The grading "signals the start of the nearly 900 construction jobs that will be created by the tribe's project," said a statement by Federated Indians of Graton Rancheria.

Unanswered questions remained Monday morning about whether the work was starting ahead of required approvals.

The tribe's 254-acre Wilfred Avenue property is exempt from virtually all local and state regulations, but official statements and documents have indicated there are steps that the tribe agreed to that must be completed before groundbreaking.

Neither tribal nor county officials immediately returned calls seeking comment Monday. Station Casinos, the Las Vegas-based corporation bankrolling the project, declined comment.

Monday morning, a large tiller sat at the site, located south of Home Depot along Wilfred Avenue.

The heavy equipment is to be used to break up earth in advance of the grading, said David Sawyer of the tribe's environmental consultant, Sacramento-based Analytical Environmental Services. Sawyer and a biologist were at the site to monitor the work.

The agreement, or compact, between the state and the Federated Indians of Graton Rancheria allowing the tribe to start work is awaiting final approval by the federal Department of the Interior, which has not announced a decision.

The compact requires the county and tribe to reach agreement on how the tribe will financially address the the impacts of the planned 3,000-slot machine casino.

And at hearings in May in Sacramento, a senior advisor to Gov. Jerry Brown said work on the project could not start until that county-tribe agreement is in place. County officials have said that negotiations are to begin once the federal government makes its decision.

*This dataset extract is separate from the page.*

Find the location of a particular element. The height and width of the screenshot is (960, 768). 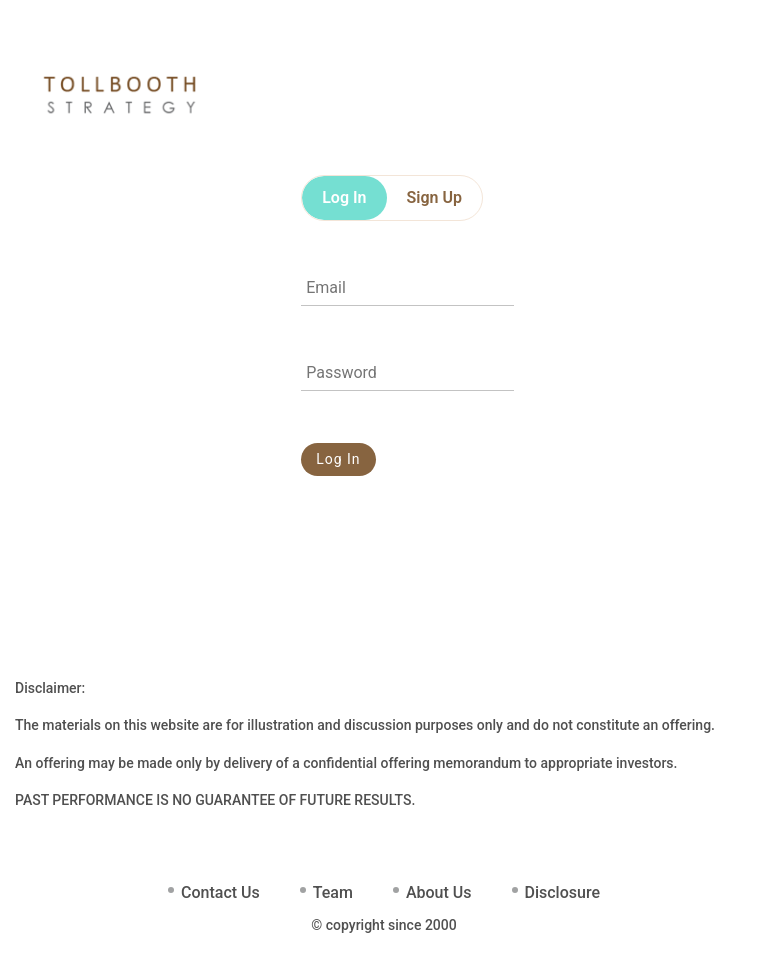 Sign Up is located at coordinates (434, 197).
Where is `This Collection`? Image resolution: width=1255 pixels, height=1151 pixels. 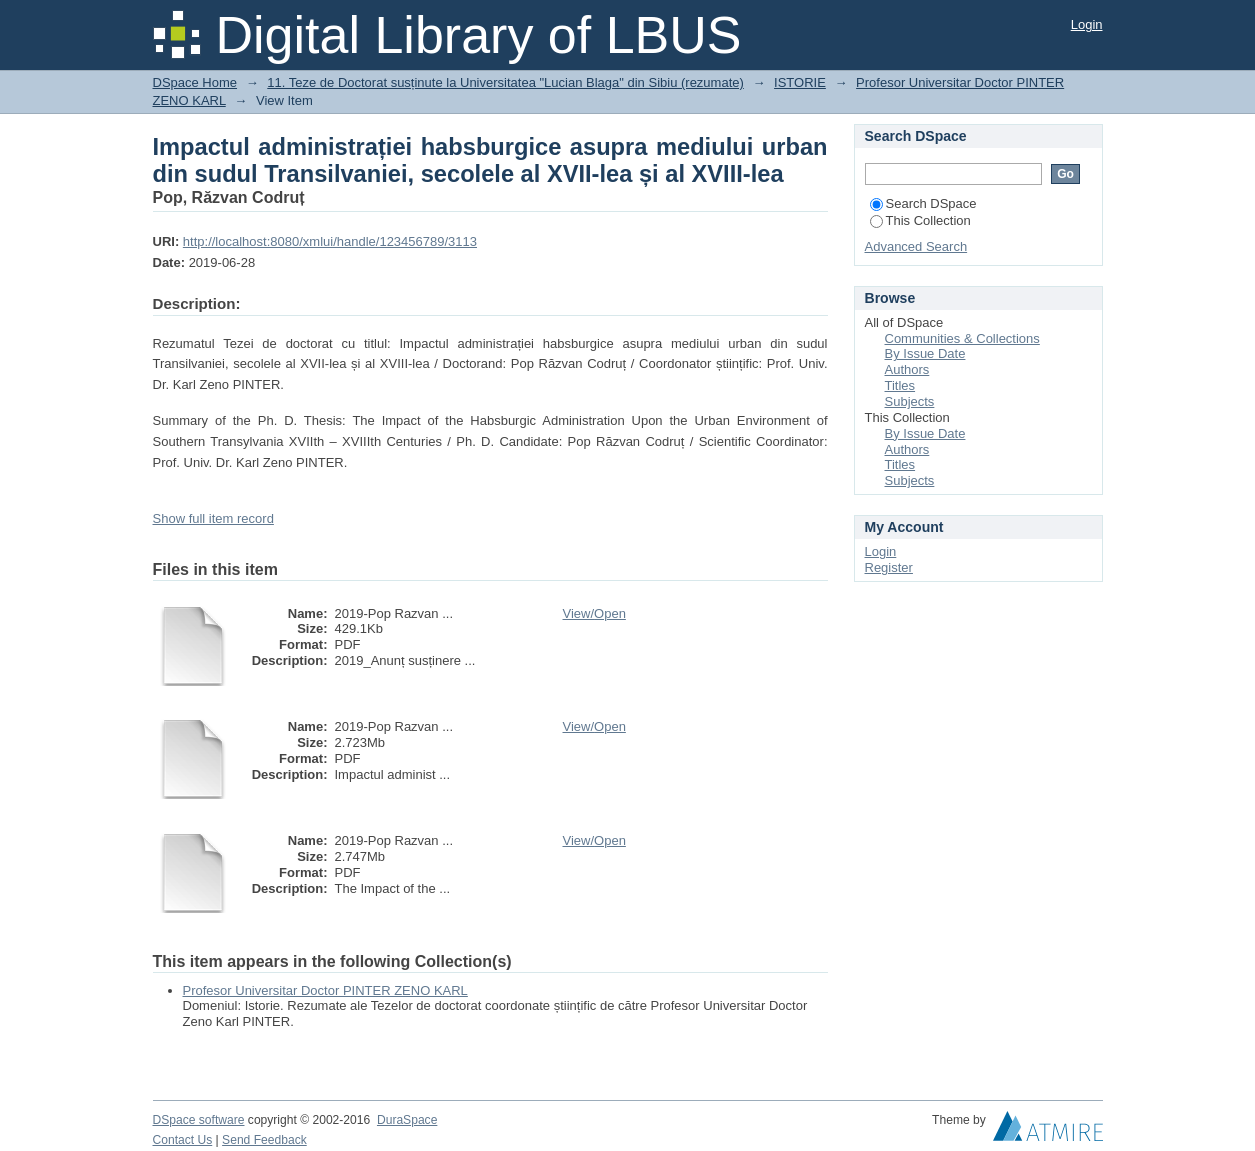 This Collection is located at coordinates (920, 220). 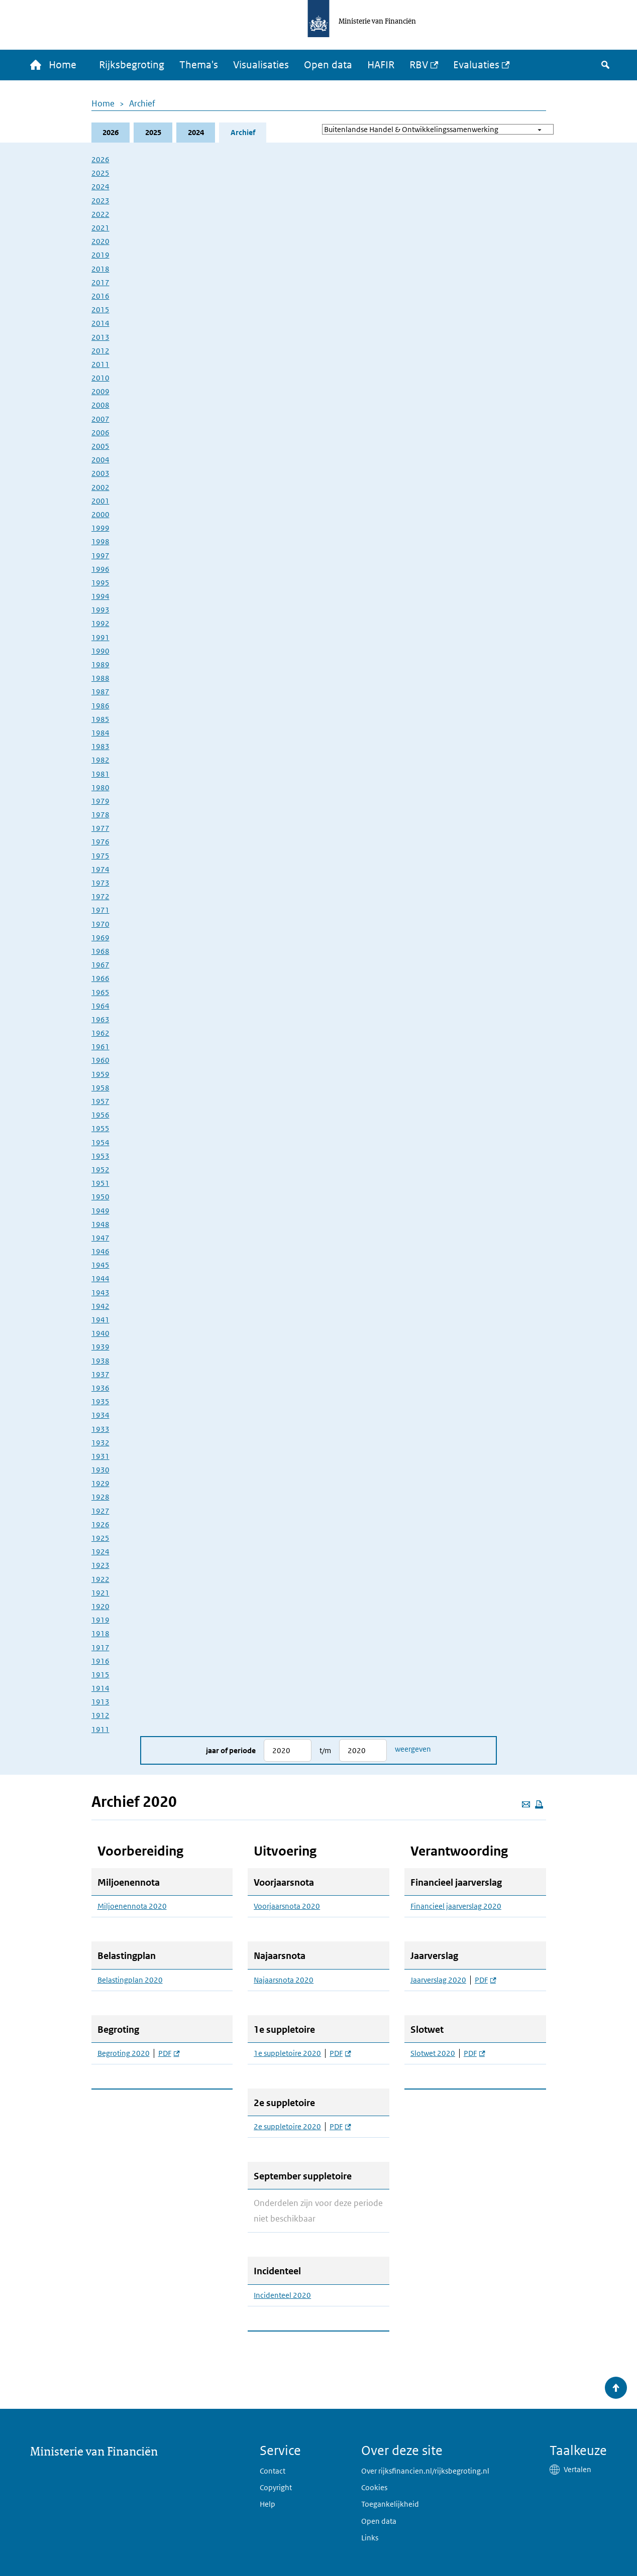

But the tribe's statement said that Sonoma County Counsel Bruce Goldstein had confirmed at a public meeting at the county Board of Supervisors last week that "the tribe has the right to start construction of the project prior to that agreement being concluded."

What Goldstein said at that meeting was that he could not find in the compact any language preventing the tribe from starting work before the agreement was reached. He said, however, that he didn't know whether the state had a separate requirement he wasn't aware of.

Casino foes said the development showed the tribe had broken its word and was ignoring the deals it had agreed to.

"Obviously the compact doesn't mean anything because they weren't supposed to break ground until they were done negotiating with the county," said Chip Worthington, a Rohnert Park pastor who has led the opposition for nearly a decade.

"So much for the governor's authority," he said.